I’ve been climbing for about six years now, and find myself in a bit of a dilemma. As I get stronger and more capable, and climb harder problems, I put disproportionately more stress on certain joints, and my aging body[^9] meanwhile is more susceptible to injury, and needs longer recovery times. Certain knuckles are more or less permanently inflamed now, and tendons in both wrists strained. And at the same time, improvement that was steady for years has slowed to a trickle.

All of which is merely to note that the low-hanging fruit of youthful vigor and easy improvement have been harvested, and the real work is simply yet to begin. It means I have to be a better steward of my body, and that any further improvement is going to be hard-won. It means I’ll actually have to spend time on preventive weight-lifting and exercises, focus training sessions on specific strength and technical objectives, cross-train for endurance, generally pay more attention to what my body is telling me.

As with any serious endeavor (I suspect), the more I learn about climbing, the more I become aware of the humbling vastness of what I don’t know. After a period of soul-searching and asking myself if the point of climbing was to get better at climbing, or to enjoy myself, I realize, even as I write this, that the two are intertwined, and that my own struggle with weakness is only now beginning.

Notes

[^1]: Class six climbing is called “aid climbing,” and involves ascenders and other tools to essentially create artifical hand- and footholds. Class four, or “scrambling,” is climbing relatively gently sloped surfaces with only the occasional need for hands.

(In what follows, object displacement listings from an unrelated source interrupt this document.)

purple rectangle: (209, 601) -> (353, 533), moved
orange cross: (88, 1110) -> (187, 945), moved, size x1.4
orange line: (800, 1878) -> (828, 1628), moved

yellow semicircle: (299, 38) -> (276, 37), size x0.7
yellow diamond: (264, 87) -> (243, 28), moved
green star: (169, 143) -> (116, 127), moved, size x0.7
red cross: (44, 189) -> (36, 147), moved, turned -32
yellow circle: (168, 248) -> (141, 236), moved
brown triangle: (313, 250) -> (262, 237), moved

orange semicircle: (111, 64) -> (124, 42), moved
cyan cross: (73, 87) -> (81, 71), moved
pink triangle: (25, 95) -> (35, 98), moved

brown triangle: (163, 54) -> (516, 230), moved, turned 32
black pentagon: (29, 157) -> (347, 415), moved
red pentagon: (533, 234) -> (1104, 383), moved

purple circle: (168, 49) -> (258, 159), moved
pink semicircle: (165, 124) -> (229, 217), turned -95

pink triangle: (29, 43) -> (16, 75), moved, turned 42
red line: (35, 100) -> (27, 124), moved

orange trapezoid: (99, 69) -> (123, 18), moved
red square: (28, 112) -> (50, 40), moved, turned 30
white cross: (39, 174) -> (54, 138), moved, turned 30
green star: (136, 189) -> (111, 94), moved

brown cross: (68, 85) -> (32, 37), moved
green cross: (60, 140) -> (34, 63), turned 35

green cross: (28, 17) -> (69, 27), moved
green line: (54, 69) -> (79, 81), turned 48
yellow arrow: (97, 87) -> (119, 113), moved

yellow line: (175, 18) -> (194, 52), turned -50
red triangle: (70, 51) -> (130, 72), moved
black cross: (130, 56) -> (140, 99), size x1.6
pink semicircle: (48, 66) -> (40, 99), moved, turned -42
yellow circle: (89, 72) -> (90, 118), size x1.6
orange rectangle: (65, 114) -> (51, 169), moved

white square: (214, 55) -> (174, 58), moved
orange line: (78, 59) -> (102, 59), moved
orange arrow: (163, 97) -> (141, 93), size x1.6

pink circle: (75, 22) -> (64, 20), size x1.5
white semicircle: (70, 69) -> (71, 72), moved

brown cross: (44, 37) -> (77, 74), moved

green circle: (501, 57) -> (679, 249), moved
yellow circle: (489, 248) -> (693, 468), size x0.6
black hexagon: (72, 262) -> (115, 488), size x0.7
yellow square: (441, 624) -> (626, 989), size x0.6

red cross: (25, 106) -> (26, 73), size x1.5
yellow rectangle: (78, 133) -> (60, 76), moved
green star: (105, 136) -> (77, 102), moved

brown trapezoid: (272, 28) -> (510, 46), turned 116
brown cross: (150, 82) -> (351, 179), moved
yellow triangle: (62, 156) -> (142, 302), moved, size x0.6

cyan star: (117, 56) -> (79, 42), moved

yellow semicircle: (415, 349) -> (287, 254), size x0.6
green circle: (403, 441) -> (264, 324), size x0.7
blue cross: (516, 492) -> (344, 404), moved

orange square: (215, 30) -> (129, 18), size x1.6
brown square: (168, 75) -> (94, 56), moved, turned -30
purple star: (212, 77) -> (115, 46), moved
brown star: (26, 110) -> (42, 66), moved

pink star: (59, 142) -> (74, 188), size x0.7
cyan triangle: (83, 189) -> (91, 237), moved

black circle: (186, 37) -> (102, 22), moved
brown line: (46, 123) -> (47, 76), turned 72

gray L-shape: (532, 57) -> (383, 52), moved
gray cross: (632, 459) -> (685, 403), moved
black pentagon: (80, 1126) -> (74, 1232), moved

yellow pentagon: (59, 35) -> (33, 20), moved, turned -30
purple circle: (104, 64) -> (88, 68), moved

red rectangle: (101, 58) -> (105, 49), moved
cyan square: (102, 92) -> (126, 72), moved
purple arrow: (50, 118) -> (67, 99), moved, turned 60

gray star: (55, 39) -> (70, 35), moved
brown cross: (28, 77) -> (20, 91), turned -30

[^2]: More extreme (read: dangerous) forms of climbing include “free soloing,” and the recently pioneered “free basing.” Free soloing refers to climbing routes alone sans protective gear, with a fall generally resulting in serious injury or death. As far as I know, Dean Potter is the only person in the world to combine free soloing with BASE jumping in what he calls free base climbing: he free solos wearing a parachute that he can deploy if he falls. This allows him to push the limits of free soloing, extending the range of what he can attempt without any other equipment. Also, he generally jumps from the top of a route he’s climbed.

[^3]: Both on footholds (using toes, edges, and heel-hooks) and in support positions (flagging).

[^4]: To speak in broad generalities, in my experience, sport (and, naturally, trad) climbers tend to think and talk a lot more about nature and their relationship to it (adversarial or otherwise) than boulderers, emphasize outdoor climbing a lot more, and get bored and tired of indoor climbing much more easily.

[^5]: Either way, it’s an absurd activity, rock-climbing, though I think bouldering is more accepting of this inherenet absurdity.

[^6]: People have a fairly astounding variety of shapes and sizes. Height is an obvious differentiator when it comes to climbing (though, somewhat counterintuitively, excessive height is often a liability when it comes to difficult bouldering because the strength to weight ratio is a lot harder to maximize) but so are wingspan versus leg versus torso lengths, flexibility, hand/finger size, and muscle density. Two climbers of equal height and strength may have vastly different climbing styles due to different limb lengths and flexibility.

[^7]: A friend once made the comparison to skateboarding, which I’ve never done, but the comparison definitely seems apt.

[^8]: The majority of our Portland friends are either climbers or people we met through climbers.

[^9]: Not that I’m that old, but I never had a single injury and could climb more energetically and for longer intervals with shorter recovery times just a couple of years ago.